Our work schedules keep us from playing together as much as we would like. Matt goes down to Gansevoort Street every day anyway, and his own game will develop or stall whether I'm there or not. The regulars know him, and he doesn't sit on the sidelines.

It's funny, being a young father to a strapping teenaged son. For a few years, with Matt so near his game and me just past mine, we shared something close to our best game. No longer. Now there's nothing on the court I can teach him.

I reach for his Coke, take another swig and say, "You see my block on that guy? Surprised the hell out of him!"

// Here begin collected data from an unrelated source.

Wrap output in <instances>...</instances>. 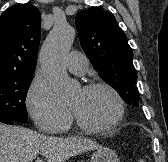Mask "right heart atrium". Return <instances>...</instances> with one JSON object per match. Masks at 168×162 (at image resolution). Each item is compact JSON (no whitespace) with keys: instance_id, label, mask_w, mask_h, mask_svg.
I'll use <instances>...</instances> for the list:
<instances>
[{"instance_id":"right-heart-atrium-1","label":"right heart atrium","mask_w":168,"mask_h":162,"mask_svg":"<svg viewBox=\"0 0 168 162\" xmlns=\"http://www.w3.org/2000/svg\"><path fill=\"white\" fill-rule=\"evenodd\" d=\"M27 110L36 127L45 133H58L70 123V112L61 104L48 83L35 79L27 93Z\"/></svg>"}]
</instances>
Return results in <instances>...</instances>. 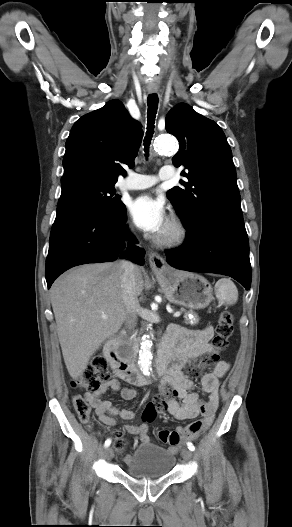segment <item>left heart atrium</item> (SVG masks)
I'll use <instances>...</instances> for the list:
<instances>
[{"label":"left heart atrium","mask_w":292,"mask_h":527,"mask_svg":"<svg viewBox=\"0 0 292 527\" xmlns=\"http://www.w3.org/2000/svg\"><path fill=\"white\" fill-rule=\"evenodd\" d=\"M130 213L137 227L149 233L161 234L169 223L164 203L149 194L137 197Z\"/></svg>","instance_id":"39dd6f15"}]
</instances>
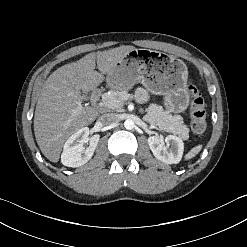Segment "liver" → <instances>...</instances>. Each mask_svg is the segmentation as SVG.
<instances>
[{
  "label": "liver",
  "mask_w": 247,
  "mask_h": 247,
  "mask_svg": "<svg viewBox=\"0 0 247 247\" xmlns=\"http://www.w3.org/2000/svg\"><path fill=\"white\" fill-rule=\"evenodd\" d=\"M136 48L124 45L92 52L55 70L44 82L34 114V133L43 155L58 162L64 142L90 125L98 110L82 105L81 91L96 89L116 63ZM99 70H95V66Z\"/></svg>",
  "instance_id": "1"
}]
</instances>
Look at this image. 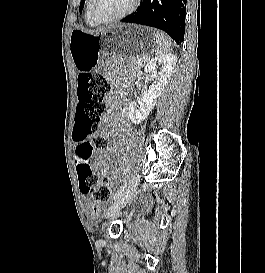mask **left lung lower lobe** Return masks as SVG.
Here are the masks:
<instances>
[{"label": "left lung lower lobe", "mask_w": 265, "mask_h": 273, "mask_svg": "<svg viewBox=\"0 0 265 273\" xmlns=\"http://www.w3.org/2000/svg\"><path fill=\"white\" fill-rule=\"evenodd\" d=\"M186 0H143L135 13L121 20L165 31L177 44L184 41Z\"/></svg>", "instance_id": "0a47b994"}]
</instances>
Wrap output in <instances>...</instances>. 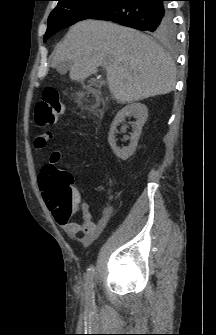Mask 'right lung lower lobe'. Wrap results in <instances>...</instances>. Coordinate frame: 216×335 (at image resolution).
Listing matches in <instances>:
<instances>
[{"instance_id":"right-lung-lower-lobe-1","label":"right lung lower lobe","mask_w":216,"mask_h":335,"mask_svg":"<svg viewBox=\"0 0 216 335\" xmlns=\"http://www.w3.org/2000/svg\"><path fill=\"white\" fill-rule=\"evenodd\" d=\"M165 1L116 0L92 19L113 21L156 35L173 24Z\"/></svg>"}]
</instances>
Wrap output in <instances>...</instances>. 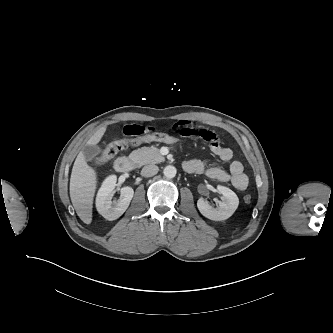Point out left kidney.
Listing matches in <instances>:
<instances>
[{
    "label": "left kidney",
    "mask_w": 333,
    "mask_h": 333,
    "mask_svg": "<svg viewBox=\"0 0 333 333\" xmlns=\"http://www.w3.org/2000/svg\"><path fill=\"white\" fill-rule=\"evenodd\" d=\"M217 191L222 195L218 206L215 208L204 198H199L197 207L200 213L206 218L214 221L226 220L233 215L239 205L237 195L228 187L218 185Z\"/></svg>",
    "instance_id": "1"
}]
</instances>
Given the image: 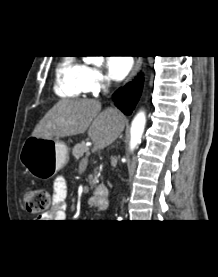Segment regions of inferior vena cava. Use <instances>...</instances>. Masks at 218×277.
Wrapping results in <instances>:
<instances>
[{"label":"inferior vena cava","mask_w":218,"mask_h":277,"mask_svg":"<svg viewBox=\"0 0 218 277\" xmlns=\"http://www.w3.org/2000/svg\"><path fill=\"white\" fill-rule=\"evenodd\" d=\"M102 90H103L104 94H106L108 92V85L107 84H103L102 85Z\"/></svg>","instance_id":"602c4592"}]
</instances>
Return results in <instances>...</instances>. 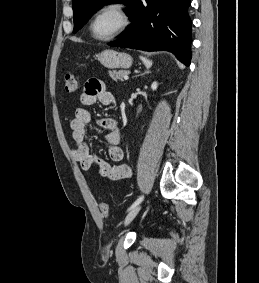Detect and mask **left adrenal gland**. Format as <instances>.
<instances>
[{"label":"left adrenal gland","mask_w":259,"mask_h":283,"mask_svg":"<svg viewBox=\"0 0 259 283\" xmlns=\"http://www.w3.org/2000/svg\"><path fill=\"white\" fill-rule=\"evenodd\" d=\"M148 73H150V71H145L143 74H141V75H144V74H148Z\"/></svg>","instance_id":"obj_1"}]
</instances>
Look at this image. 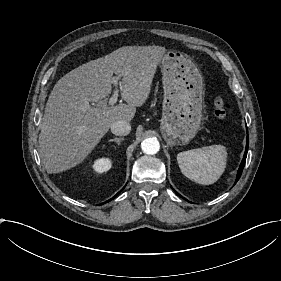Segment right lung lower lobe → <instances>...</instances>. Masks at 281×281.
Here are the masks:
<instances>
[{"label":"right lung lower lobe","mask_w":281,"mask_h":281,"mask_svg":"<svg viewBox=\"0 0 281 281\" xmlns=\"http://www.w3.org/2000/svg\"><path fill=\"white\" fill-rule=\"evenodd\" d=\"M120 192H118L113 198H111L110 200H108L107 202L111 201L112 199H114Z\"/></svg>","instance_id":"1"}]
</instances>
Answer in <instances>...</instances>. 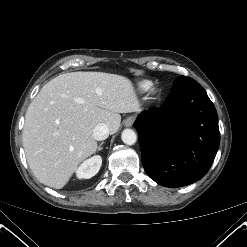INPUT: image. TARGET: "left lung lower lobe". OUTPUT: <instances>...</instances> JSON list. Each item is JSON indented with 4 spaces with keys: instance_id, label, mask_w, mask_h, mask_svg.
Instances as JSON below:
<instances>
[{
    "instance_id": "1",
    "label": "left lung lower lobe",
    "mask_w": 247,
    "mask_h": 247,
    "mask_svg": "<svg viewBox=\"0 0 247 247\" xmlns=\"http://www.w3.org/2000/svg\"><path fill=\"white\" fill-rule=\"evenodd\" d=\"M134 127L146 173L166 187L186 186L201 179L220 143L216 109L193 79L175 82L165 104L143 111Z\"/></svg>"
}]
</instances>
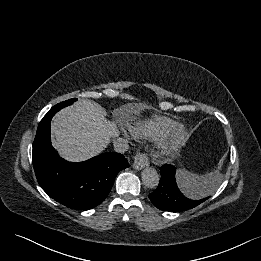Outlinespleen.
I'll return each instance as SVG.
<instances>
[{"instance_id": "spleen-1", "label": "spleen", "mask_w": 261, "mask_h": 261, "mask_svg": "<svg viewBox=\"0 0 261 261\" xmlns=\"http://www.w3.org/2000/svg\"><path fill=\"white\" fill-rule=\"evenodd\" d=\"M183 174L191 177V173L187 171H182ZM219 185L218 179L214 175H207L202 179H195V186L199 188H204L206 191L202 195H191V198L200 199L211 194Z\"/></svg>"}]
</instances>
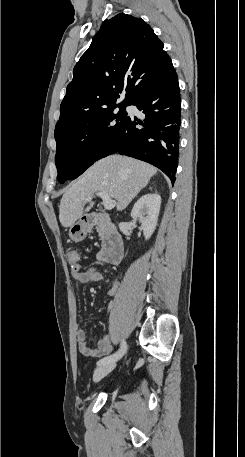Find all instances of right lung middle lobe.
<instances>
[{
  "label": "right lung middle lobe",
  "instance_id": "1",
  "mask_svg": "<svg viewBox=\"0 0 245 457\" xmlns=\"http://www.w3.org/2000/svg\"><path fill=\"white\" fill-rule=\"evenodd\" d=\"M128 102L111 103L55 128V162L60 183L77 178L96 160L111 154L127 117Z\"/></svg>",
  "mask_w": 245,
  "mask_h": 457
}]
</instances>
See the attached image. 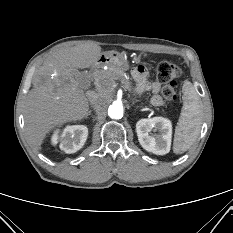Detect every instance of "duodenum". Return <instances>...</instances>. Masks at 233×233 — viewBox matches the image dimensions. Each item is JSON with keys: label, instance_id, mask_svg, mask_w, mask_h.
Here are the masks:
<instances>
[{"label": "duodenum", "instance_id": "410a0bca", "mask_svg": "<svg viewBox=\"0 0 233 233\" xmlns=\"http://www.w3.org/2000/svg\"><path fill=\"white\" fill-rule=\"evenodd\" d=\"M100 64H102V60H98V61L95 63V66H99Z\"/></svg>", "mask_w": 233, "mask_h": 233}]
</instances>
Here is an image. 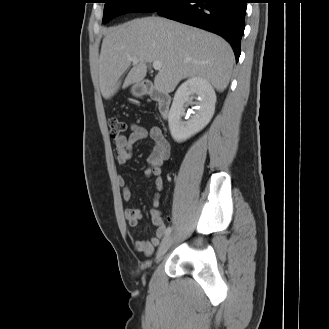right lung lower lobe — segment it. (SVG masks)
<instances>
[{
	"label": "right lung lower lobe",
	"instance_id": "obj_1",
	"mask_svg": "<svg viewBox=\"0 0 329 329\" xmlns=\"http://www.w3.org/2000/svg\"><path fill=\"white\" fill-rule=\"evenodd\" d=\"M247 0H171L158 14L223 37L233 48L236 60L241 53Z\"/></svg>",
	"mask_w": 329,
	"mask_h": 329
}]
</instances>
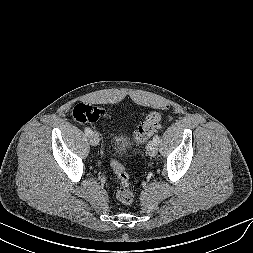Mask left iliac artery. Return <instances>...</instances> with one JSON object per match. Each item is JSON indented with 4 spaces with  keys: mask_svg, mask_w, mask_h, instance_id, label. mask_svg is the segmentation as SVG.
Masks as SVG:
<instances>
[{
    "mask_svg": "<svg viewBox=\"0 0 253 253\" xmlns=\"http://www.w3.org/2000/svg\"><path fill=\"white\" fill-rule=\"evenodd\" d=\"M153 142H155L156 144H159L160 143V137L158 135H155L153 137Z\"/></svg>",
    "mask_w": 253,
    "mask_h": 253,
    "instance_id": "obj_1",
    "label": "left iliac artery"
}]
</instances>
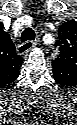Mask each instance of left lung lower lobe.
<instances>
[{"mask_svg":"<svg viewBox=\"0 0 77 125\" xmlns=\"http://www.w3.org/2000/svg\"><path fill=\"white\" fill-rule=\"evenodd\" d=\"M54 79L62 85H66L72 78L73 68L68 65L52 64Z\"/></svg>","mask_w":77,"mask_h":125,"instance_id":"obj_1","label":"left lung lower lobe"}]
</instances>
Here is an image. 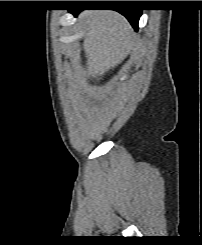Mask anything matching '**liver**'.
<instances>
[{
	"label": "liver",
	"mask_w": 202,
	"mask_h": 245,
	"mask_svg": "<svg viewBox=\"0 0 202 245\" xmlns=\"http://www.w3.org/2000/svg\"><path fill=\"white\" fill-rule=\"evenodd\" d=\"M80 20L86 25L83 43L86 69L93 78H100L131 51V26L122 15L111 11H88L80 15Z\"/></svg>",
	"instance_id": "1"
}]
</instances>
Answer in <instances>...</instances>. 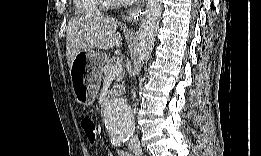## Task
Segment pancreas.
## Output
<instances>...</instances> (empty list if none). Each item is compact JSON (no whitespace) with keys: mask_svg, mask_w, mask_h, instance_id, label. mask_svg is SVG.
Wrapping results in <instances>:
<instances>
[{"mask_svg":"<svg viewBox=\"0 0 261 156\" xmlns=\"http://www.w3.org/2000/svg\"><path fill=\"white\" fill-rule=\"evenodd\" d=\"M118 61H119L118 57H113L111 59H107L105 64H104V66L101 69V73L104 74V75H108L109 72H110L111 67L114 66L116 63H118ZM122 79H123V75L122 74L116 76V81L117 82H120ZM118 87H119V85L115 84V86H114V88H115L114 91L115 92L118 90Z\"/></svg>","mask_w":261,"mask_h":156,"instance_id":"obj_1","label":"pancreas"}]
</instances>
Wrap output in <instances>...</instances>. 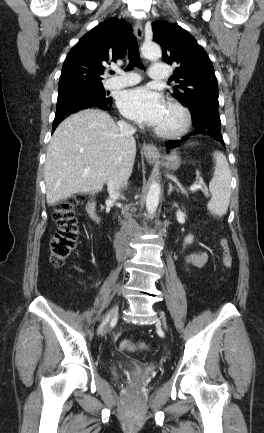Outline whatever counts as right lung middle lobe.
<instances>
[{
	"mask_svg": "<svg viewBox=\"0 0 264 433\" xmlns=\"http://www.w3.org/2000/svg\"><path fill=\"white\" fill-rule=\"evenodd\" d=\"M78 97H98L100 99L109 98L108 93L104 91L101 84L97 85H77L69 87L58 93L56 114L63 112L61 107L63 103L69 102Z\"/></svg>",
	"mask_w": 264,
	"mask_h": 433,
	"instance_id": "dd1d6c3e",
	"label": "right lung middle lobe"
}]
</instances>
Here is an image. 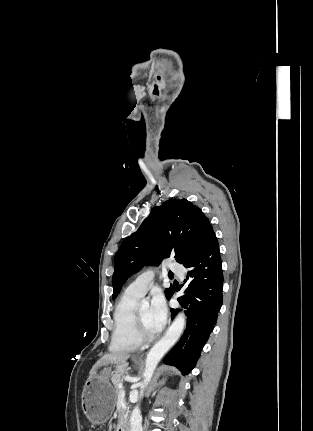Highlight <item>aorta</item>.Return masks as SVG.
Masks as SVG:
<instances>
[{"label":"aorta","instance_id":"762f6f07","mask_svg":"<svg viewBox=\"0 0 313 431\" xmlns=\"http://www.w3.org/2000/svg\"><path fill=\"white\" fill-rule=\"evenodd\" d=\"M186 324L184 313H179L165 335L150 349L145 361L144 380L140 384V397H143L144 390L150 382L156 366L165 353L178 341ZM130 431L142 430V415L139 405H136L130 417Z\"/></svg>","mask_w":313,"mask_h":431}]
</instances>
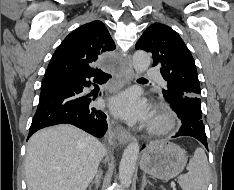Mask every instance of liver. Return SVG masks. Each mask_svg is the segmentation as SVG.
Wrapping results in <instances>:
<instances>
[{
  "label": "liver",
  "instance_id": "liver-1",
  "mask_svg": "<svg viewBox=\"0 0 234 190\" xmlns=\"http://www.w3.org/2000/svg\"><path fill=\"white\" fill-rule=\"evenodd\" d=\"M105 155L99 140L72 125L39 130L26 148L27 190H86Z\"/></svg>",
  "mask_w": 234,
  "mask_h": 190
}]
</instances>
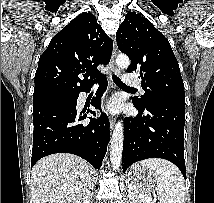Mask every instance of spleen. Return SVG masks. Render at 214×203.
<instances>
[{"instance_id": "spleen-1", "label": "spleen", "mask_w": 214, "mask_h": 203, "mask_svg": "<svg viewBox=\"0 0 214 203\" xmlns=\"http://www.w3.org/2000/svg\"><path fill=\"white\" fill-rule=\"evenodd\" d=\"M141 165L155 177L160 203H184V179L173 164L161 159H147Z\"/></svg>"}]
</instances>
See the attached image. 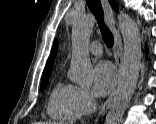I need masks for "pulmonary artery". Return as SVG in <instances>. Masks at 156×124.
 <instances>
[{"instance_id": "1", "label": "pulmonary artery", "mask_w": 156, "mask_h": 124, "mask_svg": "<svg viewBox=\"0 0 156 124\" xmlns=\"http://www.w3.org/2000/svg\"><path fill=\"white\" fill-rule=\"evenodd\" d=\"M88 50L91 54L99 56L103 52V47L100 42L94 41L89 45Z\"/></svg>"}]
</instances>
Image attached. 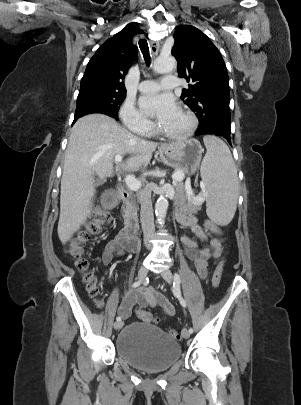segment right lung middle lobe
<instances>
[{"label":"right lung middle lobe","mask_w":301,"mask_h":405,"mask_svg":"<svg viewBox=\"0 0 301 405\" xmlns=\"http://www.w3.org/2000/svg\"><path fill=\"white\" fill-rule=\"evenodd\" d=\"M126 93L86 92L78 95L74 122L87 114L102 113L118 119V109Z\"/></svg>","instance_id":"dd1d6c3e"}]
</instances>
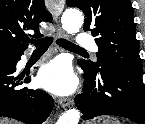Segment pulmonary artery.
<instances>
[{
    "mask_svg": "<svg viewBox=\"0 0 145 124\" xmlns=\"http://www.w3.org/2000/svg\"><path fill=\"white\" fill-rule=\"evenodd\" d=\"M77 45L82 48H89L93 52L98 51V48L93 41V37L85 32L80 33L78 36Z\"/></svg>",
    "mask_w": 145,
    "mask_h": 124,
    "instance_id": "pulmonary-artery-1",
    "label": "pulmonary artery"
}]
</instances>
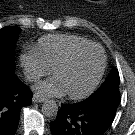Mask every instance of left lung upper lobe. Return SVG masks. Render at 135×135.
<instances>
[{
  "instance_id": "left-lung-upper-lobe-1",
  "label": "left lung upper lobe",
  "mask_w": 135,
  "mask_h": 135,
  "mask_svg": "<svg viewBox=\"0 0 135 135\" xmlns=\"http://www.w3.org/2000/svg\"><path fill=\"white\" fill-rule=\"evenodd\" d=\"M110 90L119 91V73L117 69H113L103 85L94 93H107Z\"/></svg>"
}]
</instances>
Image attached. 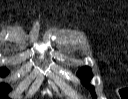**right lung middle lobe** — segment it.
Masks as SVG:
<instances>
[{"mask_svg": "<svg viewBox=\"0 0 128 99\" xmlns=\"http://www.w3.org/2000/svg\"><path fill=\"white\" fill-rule=\"evenodd\" d=\"M8 73L7 69H0V74L5 75ZM11 89L9 86L5 84H0V96H4L7 92H9Z\"/></svg>", "mask_w": 128, "mask_h": 99, "instance_id": "right-lung-middle-lobe-1", "label": "right lung middle lobe"}]
</instances>
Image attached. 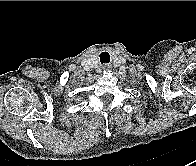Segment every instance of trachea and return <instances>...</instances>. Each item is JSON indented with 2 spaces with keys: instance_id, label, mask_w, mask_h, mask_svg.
<instances>
[{
  "instance_id": "1",
  "label": "trachea",
  "mask_w": 196,
  "mask_h": 166,
  "mask_svg": "<svg viewBox=\"0 0 196 166\" xmlns=\"http://www.w3.org/2000/svg\"><path fill=\"white\" fill-rule=\"evenodd\" d=\"M99 56H100L101 63H109L110 62V55L108 52H102Z\"/></svg>"
}]
</instances>
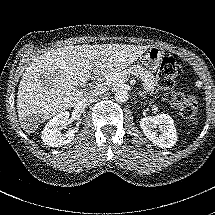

Matt laughs. "Oh, yeah, that was awesome, Dad." He pauses then, looking at me, his laugh now a conspiratorial smile. "No, really, Dad. It was a good block."

I reach behind me, grabbing for the fence post to help pull myself up. "What're you going to do this afternoon?" I ask.

Matt springs lightly to his feet. I'm sure he doesn't do it on purpose.

"I don't know, Dad. You've gotta go to work now? Maybe I'll go back to the court, for a while. I played lousy that last game. Couldn't throw it in the ocean. And I know I could take that guy!"

He smiles and turns, bouncing the ball around his back and through his legs, heading for the court. Then he stops, looks back at me as though he has remembered something, and raises his can of Coke.

"You want the rest of this? I've had enough."